Хартман представил его Фостеру, но Гротешель, улыбнувшись, сказал, что они уже знакомы. Не теряя времени, Гротешель стал подле Фостера, приняв позу человека, готового вступить в диспут, но без малейшего намека на неприязнь или снисходительность.
Фостер подождал, пока всех гостей представят друг другу, и продолжил:
— Все изменилось со времен Клаузевица. Верно — война была таким же общественным институтом, как церковь, семья и частная собственность. Но институты устаревают, изживают себя. Истинная суровая реальность в том, чтобы признать: термоядерная война — это не продолжение политики иными средствами, а конец всему — людям, политике, институтам. Гротешель, — в той же твердой неумолимой манере продолжал Фостер, — это современный Дон Кихот, несущийся сквозь стратосферу на ядерный пикник, превозносящий уничтожение, как будто уничтожение может быть частичным и избирательным, и загипнотизированный собственными речами.

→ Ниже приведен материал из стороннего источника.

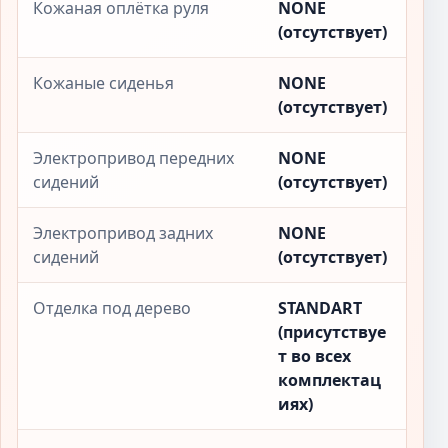
Кожаная оплётка руля
NONE
(отсутствует)
Кожаные сиденья
NONE
(отсутствует)
Электропривод передних
NONE
сидений
(отсутствует)
Электропривод задних
NONE
сидений
(отсутствует)
Отделка под дерево
STANDART
(присутствуе
т во всех
комплектац
иях)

Здесь Фостер сделал почти любезную паузу и посмотрел на Гротешеля. Гротешель покачивался на каблуках, вперив взгляд в свой бокал с виски. Дав паузе изрядно затянуться, он еле заметно покачал головой, будто долго обдумывал аргумент, но потом решил от него отказаться.
Бетти, которая пила крайне редко, взяла высокий бокал с подноса у проходящего мимо официанта. Блэк заметил, что у нее подрагивает рука.
Наконец, Гротешель заговорил. Голос его был подчеркнуто мягок.
— В случае полномасштабной ядерной войны между Америкой и Россией погибнут около ста миллионов человек, так?
— Так, — ответил Фостер. — Или еще больше.
Окружившие их слушатели нервно зашевелились. Бетти залпом допила свой бокал и осмотрелась, ища официанта. Блэк придвинулся к ней поближе.
— Все перевернется вверх дном, — продолжал Гротешель. — Наша культура и их культура претерпят коренные изменения. Вы согласны?
— Согласен, — жестко усмехнулся Фостер.
— Что ж, никто из здесь присутствующих не отрицает, что это было бы трагедией, — и взгляд Гротешеля обежал гостей, задержавшись затем на сенаторе Хартмане. — Но не согласитесь ли вы, что та культура, которая лучше вооружена, обладает лучшими бомбоубежищами, лучшей обороной и большей возможностью нанести ответный удар, будет обладать и древнейшим классическим преимуществом?
— Каким же именно? — спросил Фостер.
— Окажется победителем, потому что понесет урон куда меньший, чем противник, — ответил Гротешель. — В каждой войне, в том числе и в термоядерной, должен быть победитель и побежденный. И вы предлагаете, Фостер, чтобы побежденными оказались мы? Цените американскую цивилизацию меньше, чем советскую?
Пальцы Бетти стиснули руку Блэка.
— Блестяще, — сказал Фостер и так оскалил зубы в усмешке, что усмешка вышла яростной. — Просто блестяще. Так логично, так стройно, так размеренно. — Сделав паузу, Фостер посмотрел на Гротешеля. Тот не моргнул глазом, ибо знал, что оппонент перешел в наступление. Он улыбнулся Фостеру, и впервые в его улыбке проскользнула снисходительность.
— Нет, Гротешель, так можно убедить обезьянку, школьника, генерала ВВС, может быть, или сенатора, но вряд ли кого еще, — яростно отрезал Фостер. — И аргументы ваши доказывают только одно. Что вы — пленник.
— Пленник чего? — осведомился Гротешель.